04 JUIN

2018

Revenus fixes , Stratégies d'investissement mensuelles , Thèmes

Position tactique longue sur le dollar américain et la couronne norvégienne

Stratégie devises

Le paysage général (différentiel de taux, ratio portage/risque et surprises économiques) est défavorable au dollar. En outre, compte tenu des droits de douane mis en place par l’administration américaine, des mesures majeures susceptibles d’être mises en œuvre prochainement et de l’importance des « déficits jumeaux » auxquels le dollar est exposé, le billet vert reste, à moyen terme, sous pression par rapport aux principales autres devises. Nous nous efforçons toutefois de gérer notre position de manière tactique, car notre position reste vulnérable aux annonces de la banque centrale. La Réserve fédérale semble être désormais la seule banque centrale engagée dans un processus de resserrement monétaire, ce qui a entraîné un net renchérissement du billet vert ces dernières semaines. Par ailleurs, le dollar jouit de facteurs porteurs à court terme (réforme fiscale, relance budgétaire, rapatriement des liquidités détenues à l’étranger par les entreprises américaines). Dans ce contexte, nous détenons une position tactique longue sur le dollar américain.

La banque centrale de Norvège devrait procéder à une hausse de taux en 2018, et, dans la mesure où nous conservons une opinion très positive à l’égard de la couronne norvégienne, nous conservons notre position longue sur cette devise.

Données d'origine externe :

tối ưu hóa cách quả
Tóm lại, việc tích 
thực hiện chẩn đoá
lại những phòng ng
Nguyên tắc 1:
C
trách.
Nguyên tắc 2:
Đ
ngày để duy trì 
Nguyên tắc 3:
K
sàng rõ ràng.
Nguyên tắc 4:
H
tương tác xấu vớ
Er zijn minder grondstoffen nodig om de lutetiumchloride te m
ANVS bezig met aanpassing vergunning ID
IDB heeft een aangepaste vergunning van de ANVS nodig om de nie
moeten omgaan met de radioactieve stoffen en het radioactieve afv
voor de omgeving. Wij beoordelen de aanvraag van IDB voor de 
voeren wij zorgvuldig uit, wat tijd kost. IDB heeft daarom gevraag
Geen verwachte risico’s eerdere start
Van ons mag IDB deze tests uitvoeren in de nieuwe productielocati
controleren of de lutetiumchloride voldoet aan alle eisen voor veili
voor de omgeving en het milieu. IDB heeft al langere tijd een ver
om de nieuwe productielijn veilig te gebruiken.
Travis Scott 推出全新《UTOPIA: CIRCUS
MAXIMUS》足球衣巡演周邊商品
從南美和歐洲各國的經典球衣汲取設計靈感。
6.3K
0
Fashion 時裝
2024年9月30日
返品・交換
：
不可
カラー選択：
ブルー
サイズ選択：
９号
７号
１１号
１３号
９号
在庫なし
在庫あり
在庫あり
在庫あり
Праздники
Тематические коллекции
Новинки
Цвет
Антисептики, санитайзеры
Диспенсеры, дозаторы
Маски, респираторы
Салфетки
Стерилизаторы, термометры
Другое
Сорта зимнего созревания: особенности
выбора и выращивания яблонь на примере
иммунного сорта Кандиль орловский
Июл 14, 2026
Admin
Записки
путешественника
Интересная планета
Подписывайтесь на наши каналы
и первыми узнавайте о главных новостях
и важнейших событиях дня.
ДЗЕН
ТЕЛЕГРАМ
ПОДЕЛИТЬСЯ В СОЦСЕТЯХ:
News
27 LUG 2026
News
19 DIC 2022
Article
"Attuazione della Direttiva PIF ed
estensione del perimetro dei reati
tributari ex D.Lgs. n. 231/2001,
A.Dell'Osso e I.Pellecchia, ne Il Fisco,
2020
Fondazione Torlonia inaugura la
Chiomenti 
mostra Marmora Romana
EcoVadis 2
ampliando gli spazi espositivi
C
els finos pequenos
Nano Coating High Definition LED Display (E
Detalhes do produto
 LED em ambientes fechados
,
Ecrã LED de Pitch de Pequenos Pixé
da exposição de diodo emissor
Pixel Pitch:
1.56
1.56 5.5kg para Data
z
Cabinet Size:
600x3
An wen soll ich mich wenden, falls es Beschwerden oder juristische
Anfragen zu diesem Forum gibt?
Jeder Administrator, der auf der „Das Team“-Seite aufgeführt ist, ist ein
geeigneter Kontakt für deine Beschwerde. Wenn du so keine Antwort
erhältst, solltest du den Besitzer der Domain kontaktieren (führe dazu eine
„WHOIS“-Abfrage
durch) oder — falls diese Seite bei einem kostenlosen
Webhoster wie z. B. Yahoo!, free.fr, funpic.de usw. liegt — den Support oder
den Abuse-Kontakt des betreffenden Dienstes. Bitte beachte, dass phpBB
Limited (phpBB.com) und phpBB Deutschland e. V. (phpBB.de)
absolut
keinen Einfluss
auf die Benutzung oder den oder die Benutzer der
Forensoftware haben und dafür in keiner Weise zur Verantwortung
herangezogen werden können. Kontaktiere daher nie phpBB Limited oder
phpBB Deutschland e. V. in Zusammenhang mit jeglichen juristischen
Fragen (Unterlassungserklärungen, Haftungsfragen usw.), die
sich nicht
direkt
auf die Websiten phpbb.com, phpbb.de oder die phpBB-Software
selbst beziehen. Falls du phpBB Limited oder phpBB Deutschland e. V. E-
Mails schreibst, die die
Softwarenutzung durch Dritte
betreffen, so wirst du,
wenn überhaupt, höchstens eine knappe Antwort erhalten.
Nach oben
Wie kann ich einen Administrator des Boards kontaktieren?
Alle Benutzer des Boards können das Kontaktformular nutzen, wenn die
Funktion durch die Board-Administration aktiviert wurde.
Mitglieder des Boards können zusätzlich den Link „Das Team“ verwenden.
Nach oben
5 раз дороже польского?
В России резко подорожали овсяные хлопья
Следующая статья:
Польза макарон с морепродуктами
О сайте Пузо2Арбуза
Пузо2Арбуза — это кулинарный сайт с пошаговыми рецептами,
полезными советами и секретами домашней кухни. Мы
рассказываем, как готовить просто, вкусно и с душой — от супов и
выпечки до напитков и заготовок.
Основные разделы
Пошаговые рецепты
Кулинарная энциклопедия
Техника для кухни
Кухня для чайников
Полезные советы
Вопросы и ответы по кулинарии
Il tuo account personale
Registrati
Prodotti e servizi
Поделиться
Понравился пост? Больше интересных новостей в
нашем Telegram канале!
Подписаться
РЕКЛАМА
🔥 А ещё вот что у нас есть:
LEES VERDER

Cette dernière profite également d’une conjoncture économique relativement solide.  

Malgré des différentiels de taux défavorables, le yen - au regard de notre scénario de long-terme – semble attractif. Dans le contexte actuel caractérisé par un haut degré d’incertitude géopolitique et par des risques évènementiels élevés, le yen reste un actif refuge et de diversification intéressant.

Devises émergentes: surpondération à court terme des devises liées aux exportateurs de matières premières et maintien d’un positionnement long à moyen terme

Durant le mois, nous avons renforcé notre exposition à certaines devises liées aux matières premières sous-évaluées et enregistrant une hausse régulière de leurs cours (real brésilien, peso colombien, roupie indonésienne, peso uruguayen). Nous avons parallèlement couvert le risque lié à notre sous-pondération du yuan chinois, en ce qui concerne l’effet incertain de l’introduction des droits de douane sur cette devise.  

Globalement, nous sommes surexposés aux devises émergentes des pays exportateurs de matières premières (real brésilien, sol péruvien, peso colombien) car nous pensons que les devises liées aux matières premières surperformeront dans un contexte de reprise de la croissance mondiale et qu’elles s’échangeront à des cours qui reflètent mieux les fondamentaux de long terme, lesquels indiquent que ces devises sont encore sous-valorisées. Nous surpondérons également la roupie indonésienne et le peso uruguayen, car ils offrent de bons ratios portage/volatilité, dans un contexte marqué par l’amélioration des échanges commerciaux.  

Nous avons initié une position sous-pondérée sur certaines devises asiatiques (ringgit malais, baht thaïlandais) car elles affichent des perspectives et des valorisations peu attractives, sont exposées à un risque de protectionnisme commercial, offrent de faibles revenus de portage et sont exposées aux risques liés à la croissance.